European crime fiction in the crosshairs
n°6 August-September-October 2006

 

The critics' Mystery prize

Claude Mesplède
Trans.: Lisa M. Griffiths

France, 2006

 

Every year a group of French critics specialising in detective literature vote for the year's best novel. In 2006 the prize was awarded to:

French Tabloid by Jean-Hughes OPPEL (Editions Rivages/Thriller)

The premise of this excellent novel is the results of the French presidential elections in 2002. The two candidates who came out ahead in the first ballot were outgoing president Chirac and the National Front's Le Pen. Due to this result the majority of French people voted for Chirac in the second ballot to eliminate Le Pen. But why did this far-right party representative obtain such a result?
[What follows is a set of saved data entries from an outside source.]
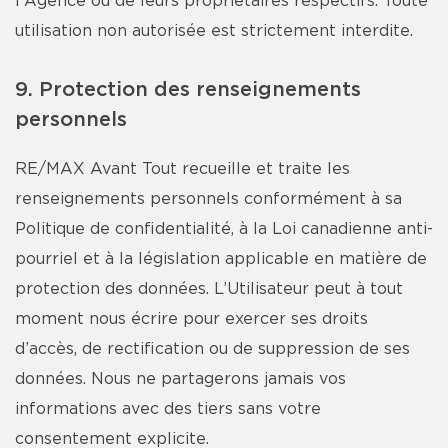
l'Agence ou de leurs propriétaires respectifs. Toute
utilisation non autorisée est strictement interdite.
9. Protection des renseignements
personnels
RE/MAX Avant Tout recueille et traite les
renseignements personnels conformément à sa
Politique de confidentialité, à la Loi canadienne anti-
pourriel et à la législation applicable en matière de
protection des données. L’Utilisateur peut à tout
moment nous écrire pour exercer ses droits
d’accès, de rectification ou de suppression de ses
données. Nous ne partagerons jamais vos
informations avec des tiers sans votre
consentement explicite.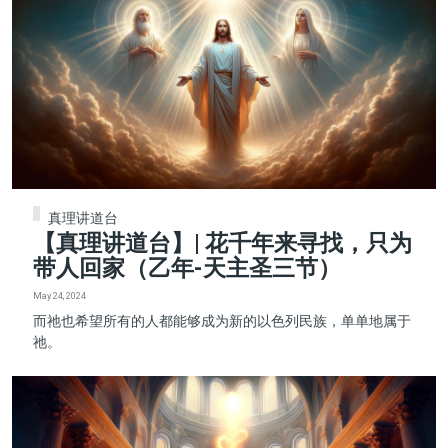
真理讲道台
【真理讲道台】| 花千年来寻找，只为
带人回家（乙年-天主圣三节）
May 24, 2024
而祂也希望所有的人都能够成为新的以色列民族，单单地属于
祂。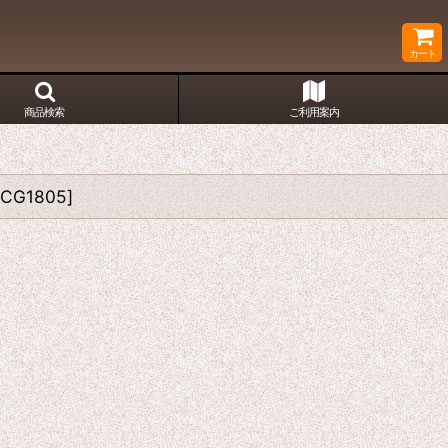
カート
商品検索
ご利用案内
5CG1805
]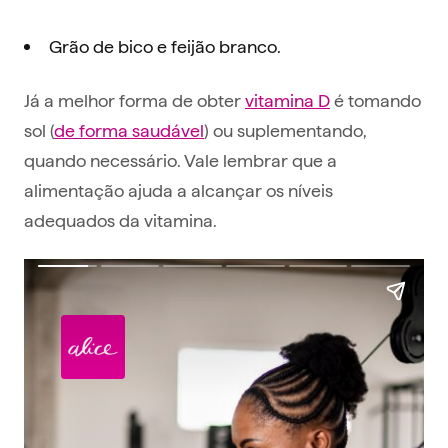
Grão de bico e feijão branco.
Já a melhor forma de obter
vitamina D
é tomando
sol (
de forma saudável
) ou suplementando,
quando necessário. Vale lembrar que a
alimentação ajuda a alcançar os níveis
adequados da vitamina.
Why were there no candidates from the left present in the second ballot? These are the two questions that French Tabloid attempts to answer, by reconstructing a frame-up, cleverly orchestrated by a few policemen and several information professionals who knew how to manipulate opinion, through campaigns based on insecurity. By its very title French Tabloid pays tribute to the James Ellroy's novel American Tabloid. It is obvious that the great American novelist's method of revisiting history inspired Jean-Hughes Oppel, who convincingly lays bare certain hidden aspects of French politics.